MA8701 General Statistical Methods
- We start on Tuesday January 8, and continue until Tuesday April 9, 2018.
- All weeks we will have lectures Tuesdays at 12.15-15.00, but week 8 (experimental design) we have lectures Tuesday 12.15-14.15 and Thursday 10.15-12.00
- All lectures will be in 734, 7. etg, sentralbygg 2, unless we find that this room is not meeting our needs.
Introduction to the course: week 2 08.01 (Thiago, Ben and Mette will present). Mette says a few words on statistical learning and the topics of this course, Thiago and Ben talk about their par. Thiago present the project work (based on a Kaggle data set) and how we plan for the project to be performed.
Part 1: week 3 15.01 and week 4 22.01: Statistical learning with sparsity (Benjamin Dunn)
Readings: Hastie et al (2015): Statistical learning with sparsity (selected chapters). We expand on what you have learned about the lasso and ridge in TMA4268, and marry with the GLM from TMA4315. See Reading list (left menu) for reading list and link.

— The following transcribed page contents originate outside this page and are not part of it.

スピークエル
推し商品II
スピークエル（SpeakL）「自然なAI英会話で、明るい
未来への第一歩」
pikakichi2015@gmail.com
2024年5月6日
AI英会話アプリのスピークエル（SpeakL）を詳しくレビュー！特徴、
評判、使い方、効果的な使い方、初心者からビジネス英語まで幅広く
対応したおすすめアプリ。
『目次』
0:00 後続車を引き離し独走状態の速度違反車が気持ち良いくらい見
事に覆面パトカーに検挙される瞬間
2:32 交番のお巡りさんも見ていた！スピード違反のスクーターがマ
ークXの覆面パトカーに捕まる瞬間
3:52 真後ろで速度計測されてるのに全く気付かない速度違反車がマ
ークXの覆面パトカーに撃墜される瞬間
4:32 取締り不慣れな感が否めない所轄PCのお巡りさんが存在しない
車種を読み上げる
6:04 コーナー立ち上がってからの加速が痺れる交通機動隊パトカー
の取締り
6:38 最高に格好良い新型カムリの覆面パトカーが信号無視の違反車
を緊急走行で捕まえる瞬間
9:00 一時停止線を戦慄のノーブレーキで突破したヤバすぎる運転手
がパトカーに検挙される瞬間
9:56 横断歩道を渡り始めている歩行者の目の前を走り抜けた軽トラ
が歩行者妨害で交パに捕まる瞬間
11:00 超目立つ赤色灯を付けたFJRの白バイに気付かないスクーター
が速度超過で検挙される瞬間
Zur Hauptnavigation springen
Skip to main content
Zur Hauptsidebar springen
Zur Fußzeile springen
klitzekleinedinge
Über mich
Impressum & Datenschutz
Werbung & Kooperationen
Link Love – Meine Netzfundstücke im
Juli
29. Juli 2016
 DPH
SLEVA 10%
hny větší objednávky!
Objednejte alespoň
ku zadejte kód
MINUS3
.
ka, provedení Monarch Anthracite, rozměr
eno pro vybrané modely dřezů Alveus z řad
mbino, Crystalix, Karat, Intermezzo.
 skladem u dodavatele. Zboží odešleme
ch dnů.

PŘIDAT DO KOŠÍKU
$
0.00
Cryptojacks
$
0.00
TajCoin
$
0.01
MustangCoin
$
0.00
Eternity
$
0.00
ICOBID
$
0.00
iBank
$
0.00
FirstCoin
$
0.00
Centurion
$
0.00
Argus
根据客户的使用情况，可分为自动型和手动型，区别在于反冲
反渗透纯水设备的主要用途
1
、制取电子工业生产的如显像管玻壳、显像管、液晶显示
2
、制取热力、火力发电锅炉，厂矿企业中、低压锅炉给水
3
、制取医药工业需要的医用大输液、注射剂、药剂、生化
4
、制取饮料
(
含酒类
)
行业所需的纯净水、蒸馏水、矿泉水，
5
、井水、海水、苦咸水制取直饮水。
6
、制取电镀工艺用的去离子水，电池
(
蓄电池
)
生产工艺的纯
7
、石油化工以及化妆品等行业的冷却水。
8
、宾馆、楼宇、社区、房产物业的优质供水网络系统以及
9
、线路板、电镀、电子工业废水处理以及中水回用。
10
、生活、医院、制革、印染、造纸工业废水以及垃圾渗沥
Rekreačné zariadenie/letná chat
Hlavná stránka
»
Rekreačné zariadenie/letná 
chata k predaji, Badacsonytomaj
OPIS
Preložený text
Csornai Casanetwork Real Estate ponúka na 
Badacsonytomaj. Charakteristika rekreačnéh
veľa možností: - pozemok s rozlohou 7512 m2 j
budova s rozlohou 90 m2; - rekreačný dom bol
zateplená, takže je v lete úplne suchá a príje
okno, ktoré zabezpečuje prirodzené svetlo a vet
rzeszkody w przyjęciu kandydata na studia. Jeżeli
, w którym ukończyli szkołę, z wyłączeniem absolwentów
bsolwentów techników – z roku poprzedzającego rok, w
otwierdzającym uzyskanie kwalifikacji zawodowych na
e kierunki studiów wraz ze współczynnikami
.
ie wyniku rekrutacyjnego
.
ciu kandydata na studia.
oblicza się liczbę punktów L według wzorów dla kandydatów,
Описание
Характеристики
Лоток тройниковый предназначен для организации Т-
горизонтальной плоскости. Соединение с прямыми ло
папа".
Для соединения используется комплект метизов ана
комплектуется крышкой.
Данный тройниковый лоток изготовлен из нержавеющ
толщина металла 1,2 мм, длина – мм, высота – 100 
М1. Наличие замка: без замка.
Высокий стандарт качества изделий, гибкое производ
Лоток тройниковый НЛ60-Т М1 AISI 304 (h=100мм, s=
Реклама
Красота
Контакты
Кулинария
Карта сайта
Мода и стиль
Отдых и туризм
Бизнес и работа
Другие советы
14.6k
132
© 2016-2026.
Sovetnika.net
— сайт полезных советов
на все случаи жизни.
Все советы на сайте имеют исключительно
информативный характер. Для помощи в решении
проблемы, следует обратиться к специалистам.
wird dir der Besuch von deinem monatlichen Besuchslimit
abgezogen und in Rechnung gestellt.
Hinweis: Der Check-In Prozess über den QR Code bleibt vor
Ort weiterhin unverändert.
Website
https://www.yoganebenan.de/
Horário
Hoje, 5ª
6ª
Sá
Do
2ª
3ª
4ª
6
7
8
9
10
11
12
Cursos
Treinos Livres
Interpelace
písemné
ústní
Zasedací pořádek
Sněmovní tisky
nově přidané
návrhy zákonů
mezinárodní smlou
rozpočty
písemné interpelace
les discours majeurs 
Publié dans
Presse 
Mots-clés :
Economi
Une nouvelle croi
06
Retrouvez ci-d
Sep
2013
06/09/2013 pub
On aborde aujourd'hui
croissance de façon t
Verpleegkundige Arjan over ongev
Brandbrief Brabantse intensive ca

More on project work: week 5 29.01: Erlend Aune will talk about how to perform computations for the compulsory project. Please bring your laptops, as there will be practical examples on how to schedule scripts on the GPU cluster. It is recommended to have gone through the information available at http://swcarpentry.github.io/shell-novice/ We will go through what is necessary to set-up a basic training loop on the cluster using Keras (python).
Part 2: week 6 05.02 and week 7 12.02: Smoothing and splines (Bo Lindqvist)
Readings: Friedman, Hastie and Tibshirani (2008): Elements of Statistical Learning. Chapter 5 and 6. Book at https://web.stanford.edu/~hastie/ElemStatLearn/ (free)
Part 3: week 8 19.02 and 21.02 Experimental design in statistical learning (John Tyssedal)
Readings: Book chapter and two articles - go to Reading list (left menu) for links.
Part 4: week 9 26.02, week 10 05.03 and week 11 12.03 : Deep neural nets (Thiago Martins)
Readings: François Chollet with J. J. Allaire (2018) Deep learning with R, https://www.manning.com/books/deep-learning-with-r or François Chollet (2017) Deep learning with Python https://www.manning.com/books/deep-learning-with-python. You choose what you read, both built on the keras package. This book you have to buy - at Manning as ebook or Akademika on paper. The library should also have 2 copies of the R book.
Part 5: week 12 19.03 and week 13 26.03 Active learning (Erlend Aune)
Readings: Review article, see Reading list.